The debate that’s just beginning to ramp up will likely leave a mark on the economic policies of the Democratic Party, including presumptive Democratic nominee Joe Biden’s presidential agenda.
 
 “A lot of what we have tried to do and are going to continue to try to do is set the stage for action under a future administration,” said Gregg Gelzinis, senior policy analyst for economic policy at the Center for American Progress. “The first time we progressives think about this issue and think about some of the policy details shouldn’t be the first day controlling the levers of power.”
 
Graham Steele, a former senior aide to Senate Banking Committee Democrats, who now oversees the Corporations and Society Initiative at the Stanford Graduate School of Business, has written a paper that reads like a road map for the next administration, outlining the potential risks and the options available to regulators.

“All these ways in which climate scientists talk about how risk in one region can lead to a tipping point that impacts a different region is deeply analogous to how we think about things like fire sales and run risks,” he said. “It felt sometimes they were using literally the exact same terminology we use when we think about financial regulation.”

It will be a litmus test on the left for Biden's executive appointments, if he wins in November. Elected Democrats including Schatz are already calling on Biden and his advisers to act.

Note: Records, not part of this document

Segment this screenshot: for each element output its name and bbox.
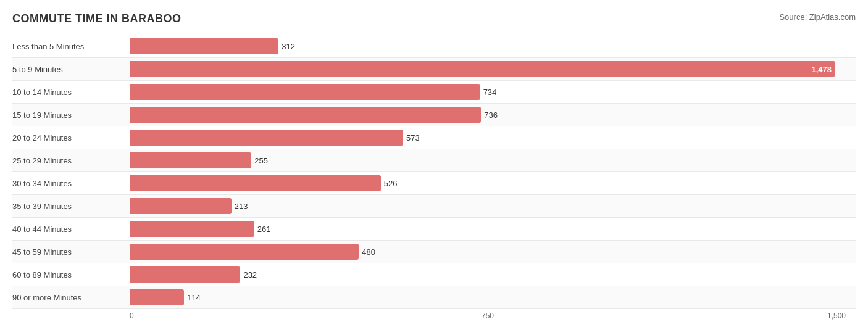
bar: 734: [130, 84, 480, 100]
bar: 213: [130, 198, 232, 214]
bar-container: 232: [130, 263, 856, 286]
bar-row: 45 to 59 Minutes480: [12, 241, 856, 263]
bar-value: 526: [384, 179, 398, 188]
bar-row: 35 to 39 Minutes213: [12, 195, 856, 218]
bar-label: 15 to 19 Minutes: [12, 110, 130, 120]
bar-row: 25 to 29 Minutes255: [12, 149, 856, 172]
bar-container: 734: [130, 81, 856, 103]
bar-label: 20 to 24 Minutes: [12, 133, 130, 142]
x-axis-label: 0: [130, 312, 134, 320]
bar: 573: [130, 130, 403, 146]
bar-label: 90 or more Minutes: [12, 293, 130, 302]
bar-container: 573: [130, 126, 856, 149]
bar-row: 30 to 34 Minutes526: [12, 172, 856, 195]
bar-value: 114: [187, 293, 201, 302]
bar-label: 5 to 9 Minutes: [12, 65, 130, 74]
bar: 232: [130, 266, 240, 283]
chart-area: Less than 5 Minutes3125 to 9 Minutes1,47…: [12, 35, 856, 309]
bar: 312: [130, 38, 278, 54]
bar-container: 312: [130, 35, 856, 57]
bar-value: 736: [484, 110, 498, 120]
x-axis: 07501,500: [130, 312, 856, 322]
bar-row: Less than 5 Minutes312: [12, 35, 856, 58]
bar-container: 213: [130, 195, 856, 217]
bar-value: 255: [254, 156, 268, 165]
x-axis-label: 750: [482, 312, 494, 320]
bar-row: 5 to 9 Minutes1,478: [12, 58, 856, 81]
bar-container: 114: [130, 286, 856, 308]
bar-row: 60 to 89 Minutes232: [12, 263, 856, 286]
bar: 114: [130, 289, 184, 305]
bar-value: 480: [362, 247, 375, 257]
bar-value: 213: [235, 202, 248, 211]
bar-value: 312: [282, 42, 295, 51]
bar-value: 573: [406, 133, 420, 142]
bar-value: 232: [243, 270, 257, 279]
bar-label: Less than 5 Minutes: [12, 42, 130, 51]
bar-row: 20 to 24 Minutes573: [12, 126, 856, 149]
bar: 1,478: [130, 61, 835, 77]
bar-label: 30 to 34 Minutes: [12, 179, 130, 188]
bar-container: 526: [130, 172, 856, 194]
chart-title: COMMUTE TIME IN BARABOO: [12, 12, 181, 25]
bar: 261: [130, 221, 254, 237]
bar-container: 480: [130, 241, 856, 263]
x-axis-label: 1,500: [827, 312, 846, 320]
bar-label: 60 to 89 Minutes: [12, 270, 130, 279]
bar-value: 734: [483, 88, 497, 97]
source-text: Source: ZipAtlas.com: [779, 12, 856, 22]
bar-container: 736: [130, 104, 856, 126]
bar-value-inside: 1,478: [811, 65, 832, 74]
bar-row: 90 or more Minutes114: [12, 286, 856, 309]
bar-label: 10 to 14 Minutes: [12, 88, 130, 97]
bar: 480: [130, 244, 359, 260]
bar-label: 40 to 44 Minutes: [12, 225, 130, 234]
bar-container: 1,478: [130, 58, 856, 80]
bar-row: 15 to 19 Minutes736: [12, 104, 856, 126]
bar: 255: [130, 152, 251, 168]
bar-row: 40 to 44 Minutes261: [12, 218, 856, 241]
bar-row: 10 to 14 Minutes734: [12, 81, 856, 104]
bar-label: 45 to 59 Minutes: [12, 247, 130, 257]
bar: 736: [130, 107, 481, 123]
bar-container: 261: [130, 218, 856, 240]
bar-container: 255: [130, 149, 856, 171]
bar-label: 35 to 39 Minutes: [12, 202, 130, 211]
bar-value: 261: [257, 225, 271, 234]
bar: 526: [130, 175, 381, 191]
bar-label: 25 to 29 Minutes: [12, 156, 130, 165]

"What I'm hopeful of — and have certainly had conversations about this with all the presidential candidates including now our nominee — is this is not just a question of do they prioritize these issues," said Rep. Sean Casten (D-Ill.), who is sponsoring bills on climate stress tests and climate risk disclosure for corporations. "But do they structure their administration in a way that ensures there's a single point of control to make sure we factor all these things in."